“I think everyone in this movie is trying to survive,” DiCaprio said in an interview with “Nightline.” “Even the bear is trying to survive.”
DiCaprio plays Hugh Glass, the real-life frontiersman who was attacked by a bear and left for dead, only to then set off on a 200-mile journey through the wilderness to find the men who abandoned him.
“It was a very linear story from the onset,” DiCaprio said. “It was a revenge story but it became sort of spiritual and poetic in the process.”
Iñárritu exposed his actors to weeks of filming in frigid, snowy conditions in both the Canadian high country north of Calgary and in Patagonia near the South Pole.
“We did have warm trailers and we had warm homes to go to, but it was a difficult shoot in the context of making a movie,” DiCaprio said. “But when you watch this film and you watch what these men actually endured historically…it’s not only fascinating, it’s harrowing.”
Iñárritu believed shooting in those conditions was necessary to make the movie as authentic as possible.
“Obviously the story we were telling was about these men 200 years ago living in these landscapes…so what other choice should I have made?” he said. “It’s funny that people say, ‘And you shot it in the real mountains with real rivers?’ Yes. ‘And you shot it with natural light?’ Yes.”

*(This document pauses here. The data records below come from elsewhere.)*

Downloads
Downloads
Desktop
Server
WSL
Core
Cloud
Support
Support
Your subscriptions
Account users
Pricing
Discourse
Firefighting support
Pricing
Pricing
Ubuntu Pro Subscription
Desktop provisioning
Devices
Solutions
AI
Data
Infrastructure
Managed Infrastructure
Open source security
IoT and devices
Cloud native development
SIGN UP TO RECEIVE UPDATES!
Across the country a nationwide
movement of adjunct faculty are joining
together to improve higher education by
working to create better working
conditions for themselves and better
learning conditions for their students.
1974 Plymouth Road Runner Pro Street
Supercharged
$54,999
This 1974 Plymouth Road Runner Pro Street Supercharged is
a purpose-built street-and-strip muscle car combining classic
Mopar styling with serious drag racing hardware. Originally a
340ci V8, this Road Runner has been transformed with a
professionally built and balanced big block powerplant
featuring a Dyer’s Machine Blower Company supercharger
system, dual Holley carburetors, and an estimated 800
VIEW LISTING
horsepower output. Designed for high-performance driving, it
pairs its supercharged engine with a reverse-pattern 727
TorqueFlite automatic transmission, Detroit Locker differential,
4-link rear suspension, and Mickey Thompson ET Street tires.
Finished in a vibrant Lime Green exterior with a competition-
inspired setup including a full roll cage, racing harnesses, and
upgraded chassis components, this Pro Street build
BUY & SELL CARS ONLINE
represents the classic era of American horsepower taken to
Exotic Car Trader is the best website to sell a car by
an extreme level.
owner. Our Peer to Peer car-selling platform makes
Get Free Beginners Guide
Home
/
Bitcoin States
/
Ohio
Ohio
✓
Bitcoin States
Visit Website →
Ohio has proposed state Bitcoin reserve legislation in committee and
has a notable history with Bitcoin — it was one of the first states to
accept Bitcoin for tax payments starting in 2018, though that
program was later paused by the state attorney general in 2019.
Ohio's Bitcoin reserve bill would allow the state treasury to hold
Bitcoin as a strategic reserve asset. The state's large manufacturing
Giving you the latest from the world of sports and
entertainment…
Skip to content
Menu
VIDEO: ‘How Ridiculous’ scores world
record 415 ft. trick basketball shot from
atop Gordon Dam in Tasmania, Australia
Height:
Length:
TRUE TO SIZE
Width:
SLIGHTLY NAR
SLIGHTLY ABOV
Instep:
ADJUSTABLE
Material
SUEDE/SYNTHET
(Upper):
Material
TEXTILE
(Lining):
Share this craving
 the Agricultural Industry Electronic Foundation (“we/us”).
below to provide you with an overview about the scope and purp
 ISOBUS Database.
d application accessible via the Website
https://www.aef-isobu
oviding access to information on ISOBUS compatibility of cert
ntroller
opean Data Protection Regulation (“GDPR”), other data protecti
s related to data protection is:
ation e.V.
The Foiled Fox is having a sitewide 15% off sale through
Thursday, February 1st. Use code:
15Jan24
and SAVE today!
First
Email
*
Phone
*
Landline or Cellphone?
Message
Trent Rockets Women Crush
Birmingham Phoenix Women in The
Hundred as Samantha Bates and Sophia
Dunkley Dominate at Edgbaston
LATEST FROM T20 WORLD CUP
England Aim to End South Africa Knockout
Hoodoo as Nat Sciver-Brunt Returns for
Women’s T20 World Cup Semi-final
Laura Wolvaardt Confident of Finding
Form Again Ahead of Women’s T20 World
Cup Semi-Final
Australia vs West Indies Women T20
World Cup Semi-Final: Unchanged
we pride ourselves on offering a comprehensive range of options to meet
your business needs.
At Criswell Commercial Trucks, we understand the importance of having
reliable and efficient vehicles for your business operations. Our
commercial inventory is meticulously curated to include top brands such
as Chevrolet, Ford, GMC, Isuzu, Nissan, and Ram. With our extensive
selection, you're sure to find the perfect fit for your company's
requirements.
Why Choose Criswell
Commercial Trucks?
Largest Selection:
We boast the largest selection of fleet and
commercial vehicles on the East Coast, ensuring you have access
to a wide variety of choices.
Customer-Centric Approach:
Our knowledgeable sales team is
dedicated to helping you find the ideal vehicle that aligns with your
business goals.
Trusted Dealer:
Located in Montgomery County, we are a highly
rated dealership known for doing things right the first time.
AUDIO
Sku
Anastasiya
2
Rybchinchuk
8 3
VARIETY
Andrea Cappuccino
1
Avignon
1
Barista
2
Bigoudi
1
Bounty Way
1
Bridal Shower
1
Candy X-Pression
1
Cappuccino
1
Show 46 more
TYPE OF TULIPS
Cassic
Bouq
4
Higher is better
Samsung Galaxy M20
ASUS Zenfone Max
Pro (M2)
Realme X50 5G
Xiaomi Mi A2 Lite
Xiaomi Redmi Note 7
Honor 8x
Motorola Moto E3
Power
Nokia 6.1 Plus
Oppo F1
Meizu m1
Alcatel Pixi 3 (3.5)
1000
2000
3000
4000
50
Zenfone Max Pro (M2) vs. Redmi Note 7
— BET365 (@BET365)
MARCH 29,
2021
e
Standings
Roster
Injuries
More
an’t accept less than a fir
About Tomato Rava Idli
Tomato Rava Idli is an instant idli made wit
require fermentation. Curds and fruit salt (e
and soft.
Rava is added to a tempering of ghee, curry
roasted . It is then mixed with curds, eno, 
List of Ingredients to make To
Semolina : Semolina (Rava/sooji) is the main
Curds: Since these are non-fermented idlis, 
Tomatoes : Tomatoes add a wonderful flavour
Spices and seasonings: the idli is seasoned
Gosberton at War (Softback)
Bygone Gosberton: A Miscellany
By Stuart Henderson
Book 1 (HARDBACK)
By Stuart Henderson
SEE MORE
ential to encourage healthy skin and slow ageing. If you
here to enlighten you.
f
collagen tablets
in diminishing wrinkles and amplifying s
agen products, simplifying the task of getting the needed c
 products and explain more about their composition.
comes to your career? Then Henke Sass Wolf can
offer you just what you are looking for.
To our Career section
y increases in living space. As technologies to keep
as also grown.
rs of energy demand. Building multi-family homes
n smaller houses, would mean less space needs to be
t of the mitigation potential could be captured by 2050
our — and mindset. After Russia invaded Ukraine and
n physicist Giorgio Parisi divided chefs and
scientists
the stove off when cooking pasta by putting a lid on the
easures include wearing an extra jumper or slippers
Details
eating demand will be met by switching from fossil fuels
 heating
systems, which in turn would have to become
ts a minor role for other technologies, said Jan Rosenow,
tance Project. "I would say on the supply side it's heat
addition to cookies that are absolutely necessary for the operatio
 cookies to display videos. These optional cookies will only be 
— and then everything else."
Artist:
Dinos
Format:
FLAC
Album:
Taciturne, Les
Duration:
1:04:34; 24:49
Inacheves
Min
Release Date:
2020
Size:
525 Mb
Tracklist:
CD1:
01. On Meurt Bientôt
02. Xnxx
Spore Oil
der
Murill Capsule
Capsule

It was DiCaprio who reached out to actor Tom Hardy to play Fitzgerald, Glass’ nemesis. At the time, Hardy was about to star in a contemporary action film.
Hardy said DiCaprio said to him, “Before you take off jumping out of helicopters and shooting guns or whatever you’re doing, you need to read this script that Alejandro and I are doing. It’s awesome.”
“Then I got the job and I can’t wait to do it,” Hardy continued. “And Leo bailed and went off to Jamaica on a yacht and decided he needed to think about it.”
DiCaprio, who signed on for “The Revenant” before shooting “The Wolf of Wall Street,” gives a performance that has put him back in the Best Actor Oscar conversation. The Oscar nominations will be announced Thursday morning.
“I think Leo basically was doing beautiful work with his body and his eyes in this choreographed dance,” Iñárritu said. “And that physicality is what I think the cinema now on the big screen is about.”
“From a performance aspect, you know, look, I always need at least a decade to really gauge what the hell I did,” DiCaprio added. “It takes me at least 10 years to not know exactly what’s happening in a shot next, and where I was on that location, what I was thinking, my emotional connection to a certain scene, or how I was feeling that day.”
If he’s nominated for the Oscar, academy voters will have just a few weeks to make their determination. For now, viewers nationwide can immerse themselves in the film’s visually spectacular world, as DiCaprio and Hardy did.
“We gave our trust over to Alejandro in this film and we went into this sort of heart of darkness so to speak,” DiCaprio said. “And we gave ourselves over and ultimately that’s makes great films, is that trust in one another.”